ReplyDeleteI hate anxiety. Mine comes from being rasied by an abusive mother. Fear of the unknown and all that.
ReplyDeleteYours sounds like hell!
So long as I have steady income and a place to live I'm ok, but the element of the unknown with things like that makes me panic.
Sometimes I can look at everythign I've survived and go "Hah, I've seen worse. Fuck you life, BRING IT! Shit happens and I don't care." and others I'm a terrified wreck chewing my nails to the bone.
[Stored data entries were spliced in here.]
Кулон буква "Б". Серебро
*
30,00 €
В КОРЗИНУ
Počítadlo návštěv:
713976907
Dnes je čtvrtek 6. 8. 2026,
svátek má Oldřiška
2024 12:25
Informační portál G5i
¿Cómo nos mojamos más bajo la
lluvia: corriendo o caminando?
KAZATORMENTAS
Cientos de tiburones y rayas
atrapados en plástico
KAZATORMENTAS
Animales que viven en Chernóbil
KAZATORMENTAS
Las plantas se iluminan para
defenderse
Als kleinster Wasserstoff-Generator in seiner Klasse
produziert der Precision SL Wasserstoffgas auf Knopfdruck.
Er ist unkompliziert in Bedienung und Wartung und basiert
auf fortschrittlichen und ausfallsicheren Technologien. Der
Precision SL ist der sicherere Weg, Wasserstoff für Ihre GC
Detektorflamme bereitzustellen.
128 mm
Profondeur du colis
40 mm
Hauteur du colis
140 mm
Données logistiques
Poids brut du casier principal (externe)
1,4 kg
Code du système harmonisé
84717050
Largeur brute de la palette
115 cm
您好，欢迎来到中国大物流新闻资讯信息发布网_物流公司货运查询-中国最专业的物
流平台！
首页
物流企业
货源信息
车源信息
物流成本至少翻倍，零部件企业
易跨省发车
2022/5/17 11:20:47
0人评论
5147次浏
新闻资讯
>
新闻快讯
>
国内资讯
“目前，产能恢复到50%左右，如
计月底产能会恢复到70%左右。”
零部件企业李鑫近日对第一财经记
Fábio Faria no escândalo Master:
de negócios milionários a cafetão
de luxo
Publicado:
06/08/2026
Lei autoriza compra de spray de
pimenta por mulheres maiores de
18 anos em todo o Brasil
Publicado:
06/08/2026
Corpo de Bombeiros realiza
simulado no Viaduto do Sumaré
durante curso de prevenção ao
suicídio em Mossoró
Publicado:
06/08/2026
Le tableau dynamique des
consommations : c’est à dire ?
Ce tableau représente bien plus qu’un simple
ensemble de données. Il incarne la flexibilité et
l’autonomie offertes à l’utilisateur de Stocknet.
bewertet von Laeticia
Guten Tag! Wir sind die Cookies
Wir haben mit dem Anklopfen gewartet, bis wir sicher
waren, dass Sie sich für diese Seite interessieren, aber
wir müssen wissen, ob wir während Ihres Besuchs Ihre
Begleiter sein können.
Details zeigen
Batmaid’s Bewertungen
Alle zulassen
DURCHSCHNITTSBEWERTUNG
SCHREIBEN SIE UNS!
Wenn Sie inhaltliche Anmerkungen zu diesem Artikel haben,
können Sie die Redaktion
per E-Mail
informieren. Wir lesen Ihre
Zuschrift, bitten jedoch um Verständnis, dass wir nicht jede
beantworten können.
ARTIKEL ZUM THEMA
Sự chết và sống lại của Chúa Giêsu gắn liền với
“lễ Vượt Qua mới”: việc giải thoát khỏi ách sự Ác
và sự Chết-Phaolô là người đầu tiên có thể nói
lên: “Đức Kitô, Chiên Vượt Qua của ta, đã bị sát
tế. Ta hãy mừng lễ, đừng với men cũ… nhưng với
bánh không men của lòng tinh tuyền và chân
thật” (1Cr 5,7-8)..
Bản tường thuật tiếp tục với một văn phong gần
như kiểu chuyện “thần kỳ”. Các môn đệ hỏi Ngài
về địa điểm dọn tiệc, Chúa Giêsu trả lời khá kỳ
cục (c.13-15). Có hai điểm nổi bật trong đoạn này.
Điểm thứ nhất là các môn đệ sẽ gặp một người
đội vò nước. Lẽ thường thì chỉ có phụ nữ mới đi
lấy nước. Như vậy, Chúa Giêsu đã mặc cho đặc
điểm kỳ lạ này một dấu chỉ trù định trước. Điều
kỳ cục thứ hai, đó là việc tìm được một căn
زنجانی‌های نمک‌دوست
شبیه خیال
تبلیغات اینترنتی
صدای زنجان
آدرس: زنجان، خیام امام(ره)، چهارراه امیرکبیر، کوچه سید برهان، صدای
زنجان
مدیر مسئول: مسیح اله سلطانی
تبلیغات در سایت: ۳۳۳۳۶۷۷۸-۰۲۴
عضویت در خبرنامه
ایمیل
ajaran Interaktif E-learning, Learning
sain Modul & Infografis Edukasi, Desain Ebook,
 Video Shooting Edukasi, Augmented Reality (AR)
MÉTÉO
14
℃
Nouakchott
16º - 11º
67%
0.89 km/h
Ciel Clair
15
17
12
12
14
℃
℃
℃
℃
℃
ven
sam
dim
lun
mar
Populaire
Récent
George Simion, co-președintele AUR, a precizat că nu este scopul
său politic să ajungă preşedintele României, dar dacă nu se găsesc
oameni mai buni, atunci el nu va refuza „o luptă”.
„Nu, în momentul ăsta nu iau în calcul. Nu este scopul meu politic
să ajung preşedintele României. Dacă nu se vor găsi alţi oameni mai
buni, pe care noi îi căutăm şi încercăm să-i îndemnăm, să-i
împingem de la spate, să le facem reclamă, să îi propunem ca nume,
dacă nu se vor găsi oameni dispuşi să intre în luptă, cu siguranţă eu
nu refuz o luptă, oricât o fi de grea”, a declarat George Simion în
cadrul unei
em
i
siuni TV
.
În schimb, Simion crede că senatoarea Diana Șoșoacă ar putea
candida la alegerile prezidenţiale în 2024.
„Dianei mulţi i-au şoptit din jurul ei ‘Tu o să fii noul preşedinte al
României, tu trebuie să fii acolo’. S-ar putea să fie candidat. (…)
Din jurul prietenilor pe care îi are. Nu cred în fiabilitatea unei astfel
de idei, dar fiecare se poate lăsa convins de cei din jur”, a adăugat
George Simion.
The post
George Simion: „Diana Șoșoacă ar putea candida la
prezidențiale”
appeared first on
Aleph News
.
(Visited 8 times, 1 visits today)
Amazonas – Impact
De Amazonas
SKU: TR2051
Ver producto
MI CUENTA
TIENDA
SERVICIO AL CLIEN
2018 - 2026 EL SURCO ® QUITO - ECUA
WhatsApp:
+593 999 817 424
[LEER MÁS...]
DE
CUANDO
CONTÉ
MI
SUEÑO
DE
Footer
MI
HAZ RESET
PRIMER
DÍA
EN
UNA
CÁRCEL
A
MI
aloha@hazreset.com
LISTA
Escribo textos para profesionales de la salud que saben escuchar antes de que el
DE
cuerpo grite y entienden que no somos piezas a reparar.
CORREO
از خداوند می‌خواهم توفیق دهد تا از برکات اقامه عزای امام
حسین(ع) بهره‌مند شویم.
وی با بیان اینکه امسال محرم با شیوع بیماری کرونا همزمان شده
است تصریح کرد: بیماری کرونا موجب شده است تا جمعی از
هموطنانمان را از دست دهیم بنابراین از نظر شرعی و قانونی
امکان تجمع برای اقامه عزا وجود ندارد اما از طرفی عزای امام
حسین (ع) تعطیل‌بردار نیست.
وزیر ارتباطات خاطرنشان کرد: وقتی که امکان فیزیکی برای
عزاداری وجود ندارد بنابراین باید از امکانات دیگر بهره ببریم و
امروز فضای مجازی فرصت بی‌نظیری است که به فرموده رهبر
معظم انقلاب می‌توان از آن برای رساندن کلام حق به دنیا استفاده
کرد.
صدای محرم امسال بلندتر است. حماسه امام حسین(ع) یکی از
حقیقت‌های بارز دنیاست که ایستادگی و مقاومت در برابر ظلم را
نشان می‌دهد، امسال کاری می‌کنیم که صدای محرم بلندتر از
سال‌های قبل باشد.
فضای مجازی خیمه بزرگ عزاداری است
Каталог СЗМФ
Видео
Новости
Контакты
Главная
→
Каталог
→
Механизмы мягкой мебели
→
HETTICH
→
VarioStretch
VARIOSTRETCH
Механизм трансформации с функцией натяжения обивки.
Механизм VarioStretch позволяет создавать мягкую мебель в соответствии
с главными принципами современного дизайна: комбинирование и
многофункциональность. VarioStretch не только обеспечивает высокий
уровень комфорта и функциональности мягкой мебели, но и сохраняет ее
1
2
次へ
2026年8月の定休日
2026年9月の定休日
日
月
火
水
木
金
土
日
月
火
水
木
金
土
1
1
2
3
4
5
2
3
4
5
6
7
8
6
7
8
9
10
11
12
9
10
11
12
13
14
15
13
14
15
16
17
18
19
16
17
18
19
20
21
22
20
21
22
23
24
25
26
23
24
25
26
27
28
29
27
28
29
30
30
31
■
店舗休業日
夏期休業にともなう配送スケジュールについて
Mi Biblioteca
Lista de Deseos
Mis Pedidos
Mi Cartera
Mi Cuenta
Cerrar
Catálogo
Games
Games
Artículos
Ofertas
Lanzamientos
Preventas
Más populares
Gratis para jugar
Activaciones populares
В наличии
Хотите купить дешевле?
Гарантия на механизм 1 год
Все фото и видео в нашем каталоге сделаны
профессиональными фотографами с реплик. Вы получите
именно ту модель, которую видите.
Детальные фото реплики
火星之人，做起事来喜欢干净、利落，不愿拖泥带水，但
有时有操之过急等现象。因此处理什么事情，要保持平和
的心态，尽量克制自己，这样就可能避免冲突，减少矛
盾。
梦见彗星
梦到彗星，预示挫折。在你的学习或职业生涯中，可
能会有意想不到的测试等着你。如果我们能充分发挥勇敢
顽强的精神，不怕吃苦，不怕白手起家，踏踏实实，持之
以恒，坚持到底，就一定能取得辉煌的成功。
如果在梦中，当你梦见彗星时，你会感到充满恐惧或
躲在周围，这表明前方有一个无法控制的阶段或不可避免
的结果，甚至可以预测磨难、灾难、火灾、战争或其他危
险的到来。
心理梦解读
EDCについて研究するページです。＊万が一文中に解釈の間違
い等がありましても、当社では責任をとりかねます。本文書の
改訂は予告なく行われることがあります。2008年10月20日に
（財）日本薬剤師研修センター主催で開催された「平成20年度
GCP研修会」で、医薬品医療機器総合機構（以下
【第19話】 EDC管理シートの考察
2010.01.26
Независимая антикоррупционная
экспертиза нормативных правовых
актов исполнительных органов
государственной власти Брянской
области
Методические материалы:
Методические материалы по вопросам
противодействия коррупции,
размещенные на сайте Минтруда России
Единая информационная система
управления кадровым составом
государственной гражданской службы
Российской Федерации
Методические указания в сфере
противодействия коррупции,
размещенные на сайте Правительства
UGH.
I've got no good advice for dealing with it >.< I pretend everything is fine and act all confident and then fall apart after when it's safe to do so OR I've run out of the ability to cope. Blargh.
Oooooh come bungy-jump with me? Kawarau is GREAT for it! :D Jet boats too!
Love you <3
I have found that I create more anxiety for myself when things are going okay. I am fine when I am in the middle of an emergency or crisis but I freak myself out when I have to pick something simple like which bread to buy. I guess when I am in crisis mode I feel shit can't get worse or I don't have the time to second guess myself.